# Binary matrix building

Hello everyone, I have bad english, but I hope you will understand my problem. I have a task to create algorithm to build binary matrix for N variables, using only "for" loops and dynamic arrays. For example: We ask user to enter the N variable User enters 3 Program displays: 1 1 1 1 1 0 1 0 1 1 0 0 0 1 1 0 1 0 0 0 1 0 0 0 I hope you get it. I have my own code, but it always get an error in VS. Here the link on my code https://code.sololearn.com/c8Q01ipCY76o/#cpp

12/16/2019 11:21:27 AM

Artem15 Answers

New AnswerBasically 3 is equal to number of digits used to display the output which is equal to number of bits used to represent a number in binary. So if the user enters 4 how many values to show? You know total possible values that can be shown using N bits is equal to 2^N-1(2 to the power of N, -1 because counting starts from 0) So find out total number of output values to display, run a loop starting from 0 to total values(or in reverse) in increment/decrement of 1, convert each number to it's binary equivalent and display.

Unnecessarily making it complex and quite an unusual way to convert to binary. And why are you allocating an extra column(n+1). Alsk at the end you are not freeing the memory. The program is crashing because 'i' is incremented twice. For n > 3 When the j value is 2 or 1 your 'i' is going out of bounds. Why don't you fill the matrix horizontally instead of vertically?

I know you are trying to implement using truth table but it is unnecessary and it will not give you the values in order. See the output for n = 3. Your 1 1 1 appears at 5th (0 based) row. Also include cmath header, your compiler might be including it indirectly but the code does not compile without including it at sololearn.

Truly, it is a truth table for Boolean function, and the right column enters the user. There will be the 0 and 1 for users function. So, why don't fill matrix horizontally? I don't know how XD. Btw thanks for answering.

For horizontal filling start at row = 0 now when you calculate the binary by repeated division you know you get the answer in reverse, so start filling from column n-1. Do you really need to store the results(binary values)? If not then you just need 1D array int main() { cout << "Variables count?" << endl; int n, ** matr; cin >> n; int m = pow(2.0, n); int *b = new int [n]; for(int i=0; i<m; ++i){ int j=i; int id=n-1; while(j > 0){ b[id] = j%2; j /=2; id--; } for(int k=0; k<n; ++k){ cout << b[k] << " | " ; } cout << endl; } delete [] b; return 0; }

Your code is Ok you just miss to include cmath header and thats all Just #include <cmath> On the top of your code and it will work perfectly

Yes, I added a code, so you can see that program works for n≤3, but for bigger n it crashes because of some memory troubles.
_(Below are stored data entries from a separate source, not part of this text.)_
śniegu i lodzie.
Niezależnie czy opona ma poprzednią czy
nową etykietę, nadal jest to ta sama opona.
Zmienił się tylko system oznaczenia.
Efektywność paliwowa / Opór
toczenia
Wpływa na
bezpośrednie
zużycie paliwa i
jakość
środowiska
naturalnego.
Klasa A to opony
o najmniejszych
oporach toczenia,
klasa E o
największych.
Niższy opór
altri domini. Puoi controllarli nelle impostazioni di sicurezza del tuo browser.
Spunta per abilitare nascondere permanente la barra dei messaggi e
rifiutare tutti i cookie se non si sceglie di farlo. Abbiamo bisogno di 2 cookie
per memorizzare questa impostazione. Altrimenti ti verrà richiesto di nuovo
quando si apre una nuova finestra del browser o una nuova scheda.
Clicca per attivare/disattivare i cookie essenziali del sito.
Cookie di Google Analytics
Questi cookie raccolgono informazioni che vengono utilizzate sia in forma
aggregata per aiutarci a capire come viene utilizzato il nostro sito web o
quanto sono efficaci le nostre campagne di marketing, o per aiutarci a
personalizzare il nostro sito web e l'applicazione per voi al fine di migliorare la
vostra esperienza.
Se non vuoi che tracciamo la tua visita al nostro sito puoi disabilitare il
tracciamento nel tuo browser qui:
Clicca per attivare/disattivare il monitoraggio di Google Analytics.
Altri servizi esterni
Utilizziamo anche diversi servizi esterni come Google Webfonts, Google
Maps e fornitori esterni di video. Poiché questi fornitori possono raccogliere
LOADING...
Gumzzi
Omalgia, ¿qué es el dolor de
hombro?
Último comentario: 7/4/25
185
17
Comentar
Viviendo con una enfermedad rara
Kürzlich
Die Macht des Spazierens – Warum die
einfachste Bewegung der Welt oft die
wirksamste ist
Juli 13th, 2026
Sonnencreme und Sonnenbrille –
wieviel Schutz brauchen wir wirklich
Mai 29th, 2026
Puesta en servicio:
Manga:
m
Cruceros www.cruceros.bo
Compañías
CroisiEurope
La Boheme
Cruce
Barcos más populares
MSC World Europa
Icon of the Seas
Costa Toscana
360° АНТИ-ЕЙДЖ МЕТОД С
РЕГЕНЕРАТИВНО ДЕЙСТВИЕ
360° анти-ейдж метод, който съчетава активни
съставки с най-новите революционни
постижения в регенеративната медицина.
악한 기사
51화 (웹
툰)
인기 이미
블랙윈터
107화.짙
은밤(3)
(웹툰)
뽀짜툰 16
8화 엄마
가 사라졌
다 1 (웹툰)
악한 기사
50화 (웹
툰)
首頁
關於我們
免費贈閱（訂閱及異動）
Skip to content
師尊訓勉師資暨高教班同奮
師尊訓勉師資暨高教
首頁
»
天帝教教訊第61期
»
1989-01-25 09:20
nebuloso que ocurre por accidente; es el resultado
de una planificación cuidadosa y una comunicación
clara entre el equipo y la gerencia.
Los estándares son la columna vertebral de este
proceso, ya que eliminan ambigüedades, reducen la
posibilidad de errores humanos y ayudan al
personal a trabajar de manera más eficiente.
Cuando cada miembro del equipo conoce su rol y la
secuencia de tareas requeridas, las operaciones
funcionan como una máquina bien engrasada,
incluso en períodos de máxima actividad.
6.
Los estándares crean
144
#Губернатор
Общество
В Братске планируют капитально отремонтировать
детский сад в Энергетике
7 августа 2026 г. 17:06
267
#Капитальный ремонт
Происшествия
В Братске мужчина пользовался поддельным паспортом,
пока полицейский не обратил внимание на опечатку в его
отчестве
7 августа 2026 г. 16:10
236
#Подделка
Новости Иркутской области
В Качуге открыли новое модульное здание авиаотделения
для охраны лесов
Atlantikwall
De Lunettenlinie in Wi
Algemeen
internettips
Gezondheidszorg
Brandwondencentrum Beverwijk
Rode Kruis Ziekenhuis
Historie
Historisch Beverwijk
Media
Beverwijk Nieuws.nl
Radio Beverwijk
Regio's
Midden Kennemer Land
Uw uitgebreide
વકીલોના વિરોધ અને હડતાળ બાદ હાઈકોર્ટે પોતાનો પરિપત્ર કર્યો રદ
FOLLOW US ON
I can't solve this for 3 days, so I have to ask for help.

It's look good, but I need whole matrix, coz I build sknf/sdnf using this matrix. I thought I should tell this all from the start, so sorry for it. But anyway thanks for help, think I can do smth with your advices.

You allocate the memory like you are doing currently (need just n not n+1) Then in while loop do b[i][id] remove the for loop for displaying. Display the matrix at end like you are doing currently. Don't forget to release the memory.

MASTER KILLER Do not post unrelated code in someone's else thread. This is spamming refrain from such activities in future ! What do you people gain by posting random nonsense in random thread ?